If Sara had a moment to visit with her parents there’s no
record of it. She was somewhat estranged from her father, but had remained
close to her mother.
The street she’d
grown up on was about a half mile from where Rick and I were staying, so we
walked over to see if we could find her house. In her oral history Sara spoke
glowingly of her childhood home. “No one who knew Detroit as I knew it could dream of it now.
It was so lovely. It was half-city, half-town. Every street was tree-lined…”
The street was paved with cedar blocks for the horses, which sent a nice
fragrance into the air. Their house on Charlotte Avenue had a porch that to her
childish eyes had seemed like the “great prow of a ship.”[2]
It was then a quiet side street that met Woodward Avenue at one end, which was
a bustling thoroughfare. When she’d gone back after her father died to help her
mother move, she was shocked at the changes and never returned. The street had
been widened and paved for cars, the trees had been cut down and an ill-kept
boarding house had been constructed in the yard next to her house. That was
pretty much the state we found the street in. Her home had been torn down and the
few that remained looked in need of some TLC.
In the Bentley Library at the University of Michigan I was
delighted to find the papers of Lucia Isabelle Voorhees Grimes. I’ve had
difficulty finding collections of papers from women who had been active in the
Congressional Union. My theory is that when the vote was finally won, NAWSA
president Carrie Chapman Catt directed all the local affiliates to preserve
their histories and write them up. Alice Paul didn’t do that, so most of the
women who were involved in the CU just moved on to whatever they wanted to work on
next.
But Grimes had been active in the Republican Party for decades, and had
even run for the state legislature in 1924, so her family must have felt her
papers were worth preserving. I couldn’t find any mention of the 1915 visit
from the envoys; I think it’s because she was in DC, putting together the
system the CU used to track and record every member of Congress’ stance on
suffrage and getting ready for the envoys’ arrival there. She’d brought her
six-year old daughter Emily with her; I loved this photo of Emily outside of CU
headquarters in DC holding signs advertising the mass meeting that would
feature the suffrage envoys.
From the Lucia Isabelle Voorhees Grimes Papers, Bentley Historical Library, University of Michigan |
Grimes’ collection at the Bentley was rich in all sorts of material,
but I was also thrilled to find a couple of old NWP sashes that hadn’t seen the
light of day too much. They retained their bright colors of purple, white, and
gold.
Sash from the Lucia Isabelle Voorhees Grimes Papers, Bentley Historical Library, University of Michigan |
I'm way, way behind in commenting on your wonderful posts and your amazing trip (I think you and Sara are in New York even as we speak!).
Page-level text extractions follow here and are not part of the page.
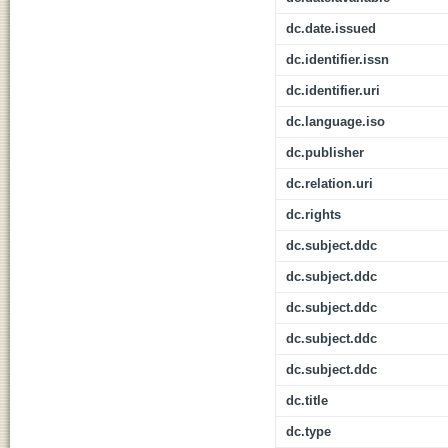
dc.date.issued
dc.identifier.issn
dc.identifier.uri
dc.language.iso
dc.publisher
dc.relation.uri
dc.rights
dc.subject.ddc
dc.subject.ddc
dc.subject.ddc
dc.subject.ddc
dc.subject.ddc
dc.title
dc.type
But I'll jump in anyway: I love reading about you, and Sara, in Detroit. She grew up there in the 1880s and '90s, when it was indeed a lovely place, "half-city and half-town."
ReplyDeleteSara also remembered seeing the first horseless carriage to be powered by an internal combustion engine making its noisy way up Detroit's Woodward Avenue one chilly March night in 1896 at the record-breaking speed of 7 mph. Her father, who was the pessimistic type, declared (like a lot of people) that a horrible contraption like that would never replace a beautiful thing like a horse.
Detroit before the automobile may have been a very different place, as it is today, but it has, as they say, "good bones." So I feel like you: I'm rooting for a big Detroit comeback, and believe they'll make it.
Going back to your post about how shocked many people were that women were getting up on their hind legs about the vote: when Sara was in Detroit, a nasty anonymous letter was sent around to members of the local women's clubs (an important demographic for the Western suffragists). Someone showed it to the divorced Sara's mother--"in the interests of *pure* womanhood," Sara said bitterly. Jeering male onlookers weren't the only thing suffragists had to contend with.